The unemployment benefit depends on the employee's salary, but there are minimum and maximum amounts capped. For the first 100 calendar days, the unemployment insurance benefit is 60% of the employee's average salary (currently max €64.12 gross per day) and 40% of the employee's average wage from the 101st day onwards (currently max €42.74 gross per day).

If the employee's overall length of employment is up to five years, they will be eligible for the unemployment insurance benefit for up to 180 calendar days. If the employee's overall employment length is 5-10 years, they will be eligible for the unemployment insurance benefit for up to 270 calendar days. If the employee's overall length of employment is more than ten years, they will be eligible for the unemployment insurance benefit for up to 360 calendar days.

Pregnancy

Employers must provide suitable working conditions and facilities for pregnant or breastfeeding women. Based on a doctor's sick leave certificate, pregnant women may temporarily request work appropriate to their medical status.

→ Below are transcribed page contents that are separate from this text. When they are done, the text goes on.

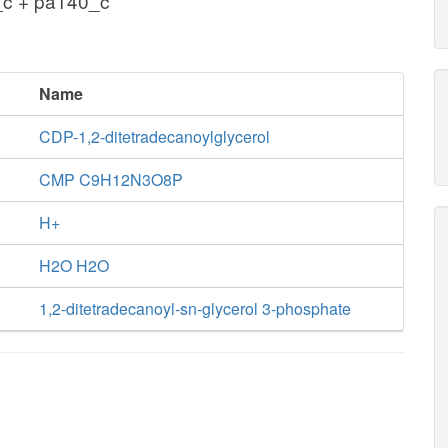
_c + pa140_c
Name
CDP-1,2-ditetradecanoylglycerol
CMP C9H12N3O8P
H+
H2O H2O
1,2-ditetradecanoyl-sn-glycerol 3-phosphate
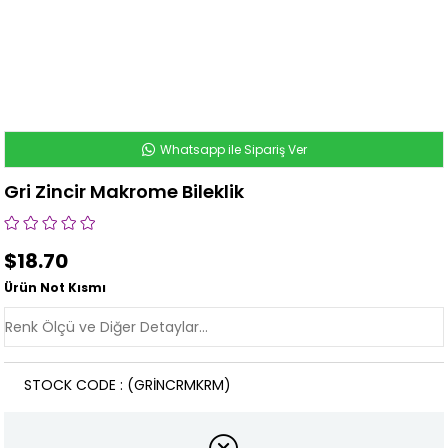
Whatsapp ile Sipariş Ver
Gri Zincir Makrome Bileklik
$18.70
Ürün Not Kısmı
STOCK CODE
(GRİNCRMKRM)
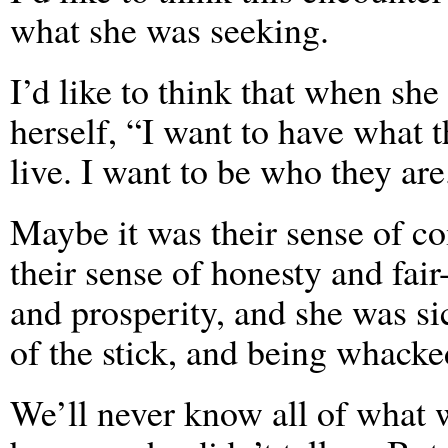
what she was seeking.
I’d like to think that when she 
herself, “I want to have what t
live. I want to be who they are
Maybe it was their sense of c
their sense of honesty and fai
and prosperity, and she was sic
of the stick, and being whacke
We’ll never know all of what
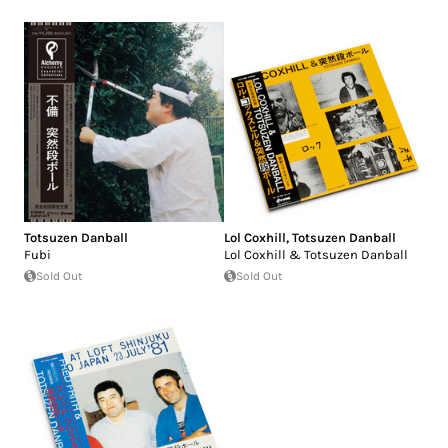
Totsuzen Danball
Lol Coxhill
,
Totsuzen Danball
Fubi
Lol Coxhill & Totsuzen Danball
Sold Out
Sold Out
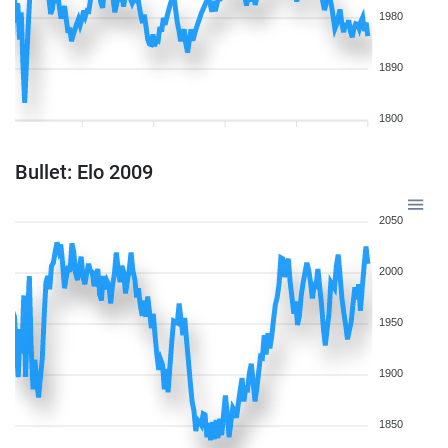
1980
1890
1800
Bullet: Elo 2009
2050
2000
1950
1900
1850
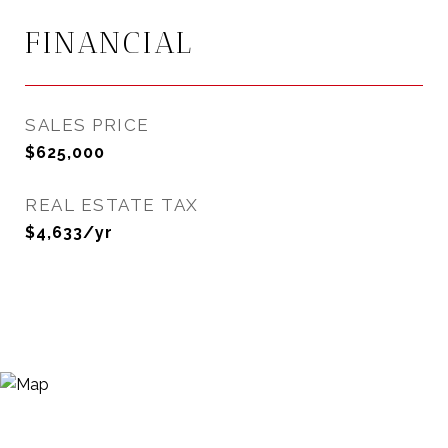
FINANCIAL
SALES PRICE
$625,000
REAL ESTATE TAX
$4,633/yr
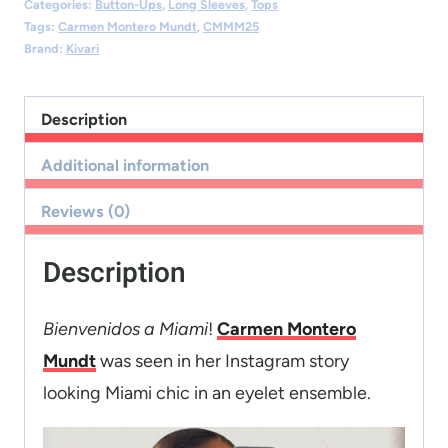
Categories:
Button-Ups
,
Long Sleeves
,
Tops
Tags:
Carmen Montero Mundt
,
CMMM25
Brand:
Kivari
Description
Additional information
Reviews (0)
Description
Bienvenidos a Miami
!
Carmen Montero
Mundt
was seen in her Instagram story
looking Miami chic in an eyelet ensemble.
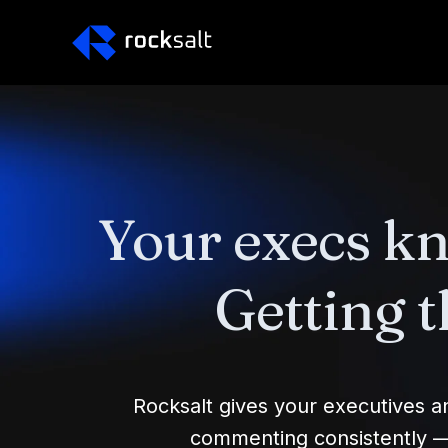
Your execs k
Getting t
Rocksalt gives your executives 
commenting consistently — i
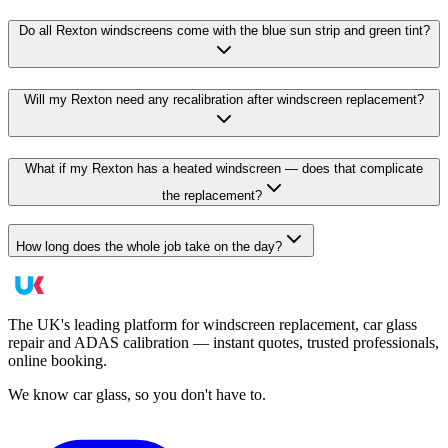
Do all Rexton windscreens come with the blue sun strip and green tint?
Will my Rexton need any recalibration after windscreen replacement?
What if my Rexton has a heated windscreen — does that complicate
the replacement?
How long does the whole job take on the day?
The UK's leading platform for windscreen replacement, car glass
repair and ADAS calibration — instant quotes, trusted professionals,
online booking.
We know car glass, so you don't have to.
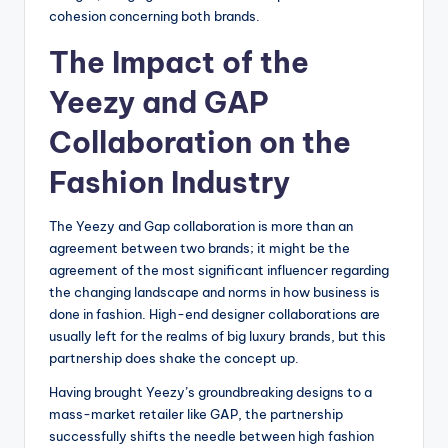
cohesion concerning both brands.
The Impact of the
Yeezy and GAP
Collaboration on the
Fashion Industry
The Yeezy and Gap collaboration is more than an
agreement between two brands; it might be the
agreement of the most significant influencer regarding
the changing landscape and norms in how business is
done in fashion. High-end designer collaborations are
usually left for the realms of big luxury brands, but this
partnership does shake the concept up.
Having brought Yeezy’s groundbreaking designs to a
mass-market retailer like GAP, the partnership
successfully shifts the needle between high fashion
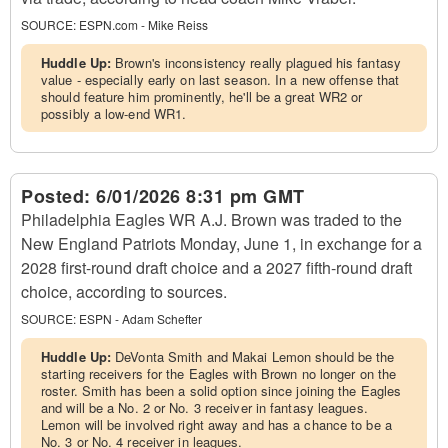
SOURCE:
ESPN.com - Mike Reiss
Huddle Up:
Brown's inconsistency really plagued his fantasy
value - especially early on last season. In a new offense that
should feature him prominently, he'll be a great WR2 or
possibly a low-end WR1.
Posted:
6/01/2026 8:31 pm GMT
Philadelphia Eagles WR A.J. Brown was traded to the
New England Patriots Monday, June 1, in exchange for a
2028 first-round draft choice and a 2027 fifth-round draft
choice, according to sources.
SOURCE:
ESPN - Adam Schefter
Huddle Up:
DeVonta Smith and Makai Lemon should be the
starting receivers for the Eagles with Brown no longer on the
roster. Smith has been a solid option since joining the Eagles
and will be a No. 2 or No. 3 receiver in fantasy leagues.
Lemon will be involved right away and has a chance to be a
No. 3 or No. 4 receiver in leagues.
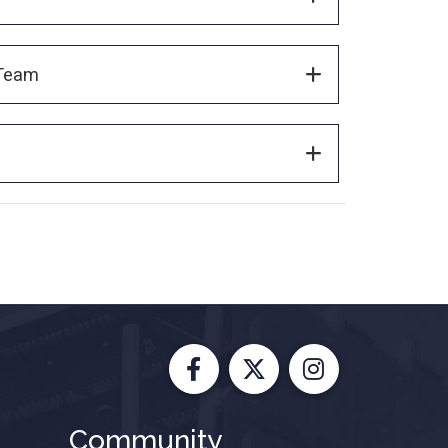
 Team
Facebook
X
Instagram
Community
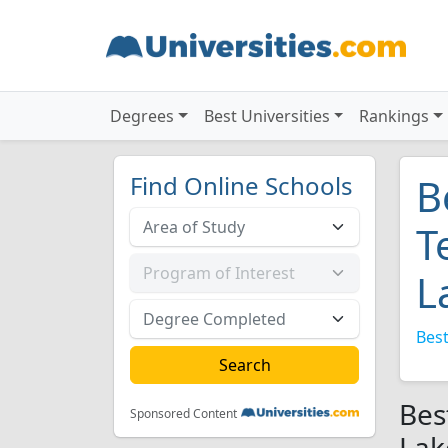
Degrees
Best Universities
Rankings
Find Online Schools
B
T
L
Best
Bes
Sponsored Content
Lak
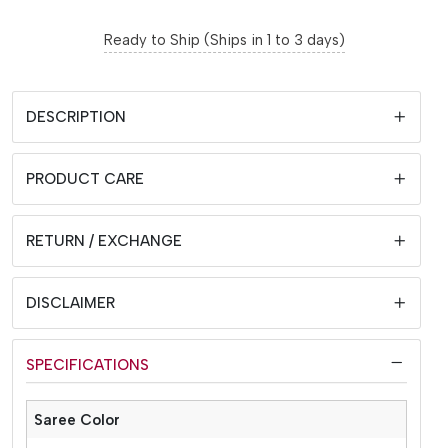
Ready to Ship (Ships in 1 to 3 days)
DESCRIPTION
PRODUCT CARE
RETURN / EXCHANGE
DISCLAIMER
SPECIFICATIONS
Saree Color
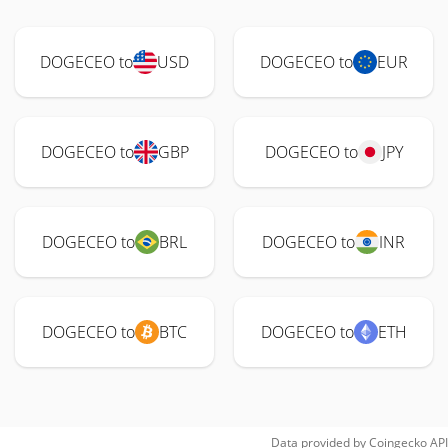
DOGECEO to
USD
DOGECEO to
EUR
DOGECEO to
GBP
DOGECEO to
JPY
DOGECEO to
BRL
DOGECEO to
INR
DOGECEO to
BTC
DOGECEO to
ETH
Data provided by
Coingecko
API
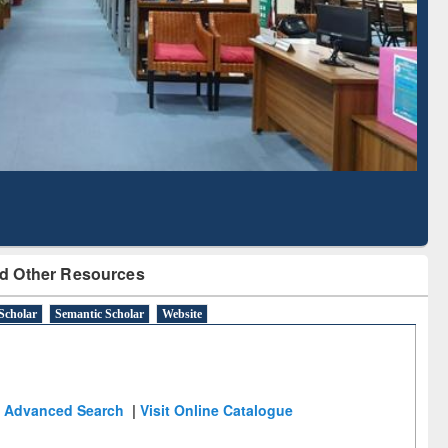
Literature Mapping
Subscription through
Tool
BdREN
d Other Resources
Scholar
Semantic Scholar
Website
Advanced Search
|
Visit Online Catalogue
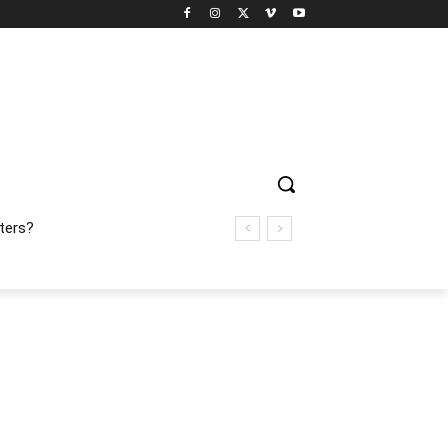
ters?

Employers must allow pregnant women time off for ante-natal examinations at times prescribed by a doctor. Overtime and relocation cannot be required of pregnant women, employees who are entitled to pregnancy and maternity leave or raising a child under three.

Job security

Union

Anyone has the right to establish a trade union freely and without prior permission, and to join a trade union or obtain from doing so. At least five employees may found a trade union. Members of the armed forces in active service in the Defence Forces are not permitted to establish or join trade unions.

Employees are entitled to join the trade union of their workplace or any other trade union. Employees can act as the elected representative of a trade union. 

Redundancy 

The employer has the right to terminate the employment contract for economic reasons /due to redundancy in case of any cessation of work (e.g. due to decrease in the work volume or reorganisation of work; in case of liquidation or bankruptcy of the employer). Employers must consult with their employees before any collective dismissals take effect, intending to find ways of avoiding or reducing the number of dismissals. 

Collective redundancy rules would apply if, within 30 calendar days, the employer terminated the employment contract due to redundancy of at least:

  • Five employees in an enterprise employing up to 19 employees in total,
  • Ten employees in an enterprise employing 20–99 employees in total;
  • 10% of the employees in an enterprise employing 100–299 employees in total;
  • Thirty employees in an enterprise employing at least 300 employees in total.

The term "within 30 calendar days" means the end date of the employment relationships, i.e. it does not depend on when the termination letters are given to the employees – as the notice period may vary from employee to employee. Consultation includes providing relevant information on the potential dismissals to employees or employee representatives (where the affected employees are absent) and the Unemployment Insurance Fund.

Pregnant employees, employees raising children under three years old and employee representatives (incl. elected employees' trustees, elected trade union trustees, work environment specialists, etc.) have preferential right to remain at work in case of redundancy. The employer will have to justify the employment termination (i.e. it is presumed that the employment termination was done for these reasons if the employer does not show other reasons).